La Malfa: non è la fine dell'Ue ma questa Costituzione è morta

"Il processo di ratifica continuerà, però si potranno salvare solo alcuni pezzi. Si potrebbe varare un piccolo trattato, un Nizza 2"

"Il no francese non è la fine dell'Europa. Ma il Trattato costituzionale è morto". Giorgio La Malfa, ministro per le Politiche comunitarie in un‘intervista a Emanuele Novazio della "Stampa" invita "a non fare drammi" dopo il risultato del referendum francese sul trattato costituzionale, perché "già altre volte l'Europa è andata a sbattere; il 30 agosto 1954 la Francia bocciò la Comunità di difesa e sembrò la fine dell'Europa, pochi mesi dopo 6 Paesi fondarono il Mercato comune". Ma "se il binario imboccato non ha esito, cambiamolo e troveremo la strada".

Siamo forse all'inizio di un nuovo disegno europeo, con un forte nucleo centrale e una periferia che avanza più lenta?

Se il no fosse venuto da Inghilterra o Polonia, forse. Trattandosi della Francia, non lo ritengo possibile. E poi, se i fondatori ripartono da soli dopo avere allargato, il rischio è davvero la disgregazione dell'Europa.

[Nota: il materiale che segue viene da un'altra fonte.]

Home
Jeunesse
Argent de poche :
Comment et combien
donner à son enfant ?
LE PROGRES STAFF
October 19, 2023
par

Il problema politico posto dal no francese è comunque serio. Come superarlo?

Il processo di ratifica continuerà. Ma del Trattato costituzionale si potranno salvare solo alcuni pezzi, per esempio la semplificazione del sistema di voto. Alla fine del processo di ratifiche si potrebbe varare un piccolo trattato, un "Nizza 2", pronto in pochi mesi. In fondo la vera novità politica di questo Trattato era che si chiamava costituzionale senza esserlo.

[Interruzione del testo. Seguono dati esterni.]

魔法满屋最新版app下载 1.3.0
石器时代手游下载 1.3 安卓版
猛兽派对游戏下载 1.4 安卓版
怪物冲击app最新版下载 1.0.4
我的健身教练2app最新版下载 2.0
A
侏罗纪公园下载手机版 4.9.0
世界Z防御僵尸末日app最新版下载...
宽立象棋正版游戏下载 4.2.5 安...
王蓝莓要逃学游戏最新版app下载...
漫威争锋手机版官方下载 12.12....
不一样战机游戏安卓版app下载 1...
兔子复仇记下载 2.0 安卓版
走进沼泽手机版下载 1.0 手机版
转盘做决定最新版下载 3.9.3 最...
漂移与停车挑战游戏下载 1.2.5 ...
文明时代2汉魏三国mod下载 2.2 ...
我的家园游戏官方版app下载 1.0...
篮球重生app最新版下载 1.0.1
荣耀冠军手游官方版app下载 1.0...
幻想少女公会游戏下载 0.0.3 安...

C'è chi pensa di procedere attraverso alleanze fra pochi Paesi su temi specifici.

Le collaborazioni rafforzate sarebbero state una buona idea se in Francia avesse vinto il sì, ma adesso le ritengo molto difficili.

L'ex presidente della Commissione Delors sostiene che dire no a questo Trattato significa dire no all'Europa.

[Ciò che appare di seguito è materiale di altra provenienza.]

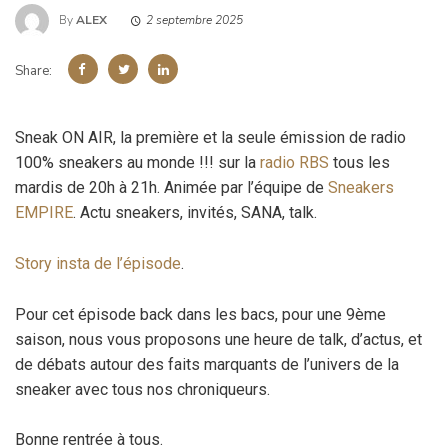
By
ALEX
2 septembre 2025
Share:
Sneak ON AIR, la première et la seule émission de radio
100% sneakers au monde !!! sur la
radio RBS
tous les
mardis de 20h à 21h. Animée par l’équipe de
Sneakers
EMPIRE
. Actu sneakers, invités, SANA, talk.
Story insta de l’épisode
.
Pour cet épisode back dans les bacs, pour une 9ème
saison, nous vous proposons une heure de talk, d’actus, et
de débats autour des faits marquants de l’univers de la
sneaker avec tous nos chroniqueurs.
Bonne rentrée à tous.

Probabilmente queste parole erano il frutto di una drammatizzazione, nella speranza di aumentare le possibilità di vittoria del sì. In realtà il Trattato costituzionale non è l'Europa: è uno dei trattati che segnano il cammino progressivo dell'integrazione europea, e nemmeno il più importante. I più importanti, come lo stesso Delors scrive, sono stati il trattato di Maastricht sulla moneta unica e l'Atto Unico che nell'85 ha creato il mercato unico europeo.

Un istituto europeo di analisi economica sostiene che il no potrebbe provocare un aumento delle tensioni valutarie soprattutto in Italia, con conseguente aumento dei tassi di interesse e ulteriore perdita di competitività.

Una bocciatura potrebbe avere un effetto immediato sulle quotazioni dell'euro: potrebbe scendere e non sarebbe una tragedia. Ma non si vede per quale ragione dovrebbe influenzare nel medio periodo la moneta di 12 Paesi nata da un Trattato – quello di Maastricht – che non è rimesso in questione. Quanto all'Italia, molti osservatori stranieri in questo momento prendono a pretesto qualunque avvenimento per prevedere conseguenze negative per il Paese.

Il dibattito sul referendum francese riguardava anche la soppressione delle frontiere: significa più libertà o insicurezza? L'interrogativo se lo pongono molti anche in Italia.

Il problema dell'identità nazionale e della minaccia rappresentata dall'immigrazione è evidente. Ma il grosso dell'ostilità non riguarda gli stranieri che provengono dell'area comunitaria. In Olanda, come in Francia e in Italia, il grande problema sono gli extracomunitari. L'immigrazione è certo una delle paure dell'Europa, ma queste paure non sono connesse all'allargamento e non sono risolvibili fermando il cammino dell'Unione.

Non crede che i francesi abbiano fatto dell'Europa il capro espiatorio di problemi non legati al Trattato?

Certo: in Francia si parlava di "Raffarindum", un referendum sul capo del governo. Ma che in Europa ci siano difficoltà e debolezze è certo: non ci sono più gli Stati nazionali, con i loro poteri e le loro capacità di intervento nella vita sociale, e non c'è ancora un governo europeo. C'è un'Europa che detta regole che non sono figlie della politica ma di un'alta burocrazia internazionale. C'è un deficit democratico: al grande potere delle istituzioni europee di influenzare gli Stati nazionali, non corrisponde quella che gli inglesi chiamano una accountability democratica: non c'è un sistema democratico di investitura.